_Exercise objective_
If a line in the listing below holds the word "Відомо", it counts toward the total; report that total alone.

▬▬▬▬▬▬

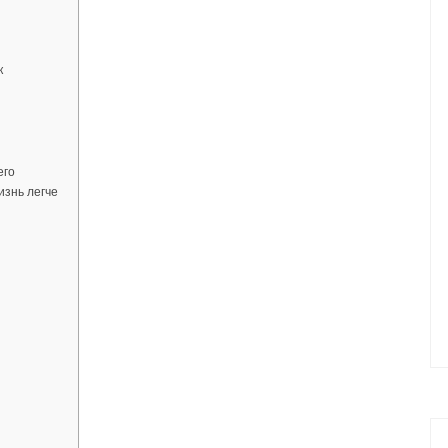
к
его
изнь легче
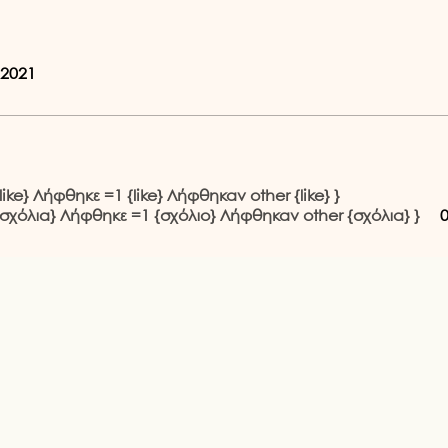
 2021
ike} Λήφθηκε =1 {like} Λήφθηκαν other {like} }
{σχόλια} Λήφθηκε =1 {σχόλιο} Λήφθηκαν other {σχόλια} }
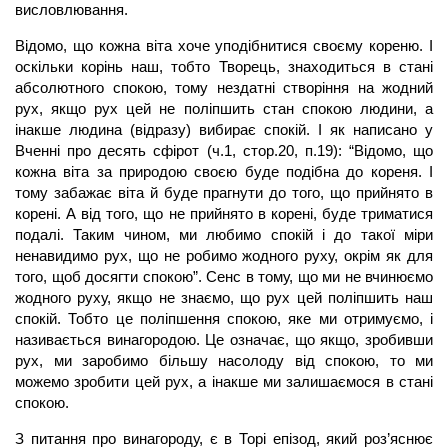
висловлювання.
Відомо, що кожна віта хоче уподібнитися своєму кореню. І
оскільки корінь наш, тобто Творець, знаходиться в стані
абсолютного спокою, тому нездатні створіння на жодний
рух, якщо рух цей не поліпшить стан спокою людини, а
інакше людина (відразу) вибирає спокій. І як написано у
Вченні про десять сфірот (ч.1, стор.20, п.19): “Відомо, що
кожна віта за природою своєю буде подібна до кореня. І
тому забажає віта й буде прагнути до того, що прийнято в
корені. А від того, що не прийнято в корені, буде триматися
подалі. Таким чином, ми любимо спокій і до такої міри
ненавидимо рух, що не робимо жодного руху, окрім як для
того, щоб досягти спокою”. Сенс в тому, що ми не вчинюємо
жодного руху, якщо не знаємо, що рух цей поліпшить наш
спокій. Тобто це поліпшення спокою, яке ми отримуємо, і
називається винагородою. Це означає, що якщо, зробивши
рух, ми заробимо більшу насолоду від спокою, то ми
можемо зробити цей рух, а інакше ми залишаємося в стані
спокою.
З питання про винагороду, є в Торі епізод, який роз’яснює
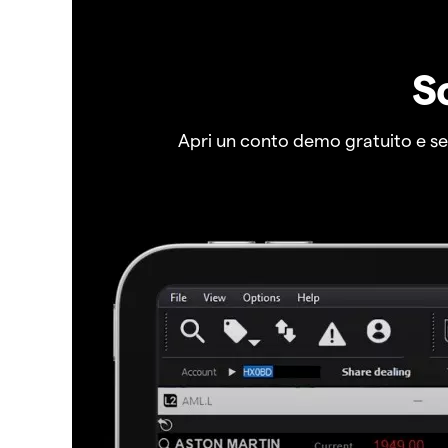
S
Apri un conto demo gratuito e senz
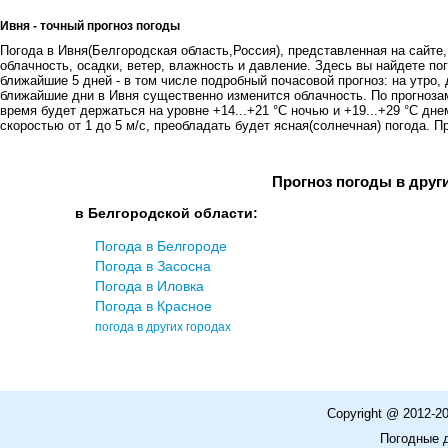
Ивня - точный прогноз погоды
Погода в Ивня(Белгородская область,Россия), представленная на сайте,
облачность, осадки, ветер, влажность и давление. Здесь вы найдете пог
ближайшие 5 дней - в том числе подробный почасовой прогноз: на утро, 
ближайшие дни в Ивня существенно изменится облачность. По прогноза
время будет держаться на уровне +14...+21 °C ночью и +19...+29 °C дн
скоростью от 1 до 5 м/с, преобладать будет ясная(солнечная) погода. Пр
Прогноз погоды в друг
в Белгородской области:
Погода в Белгороде
Погода в Засосна
Погода в Иловка
Погода в Красное
погода в других городах
Copyright @ 2012-2
Погодные 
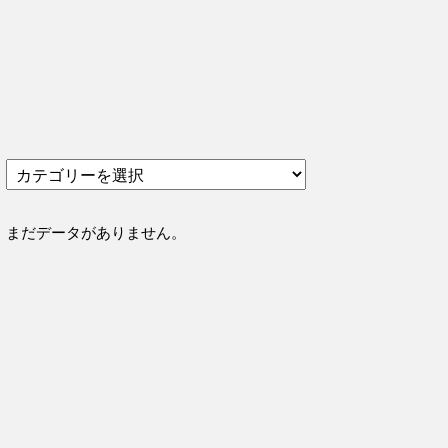
カ
テ
ゴ
リ
まだデータがありません。
ー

▬▬▬▬▬▬

_Exercise answer_
2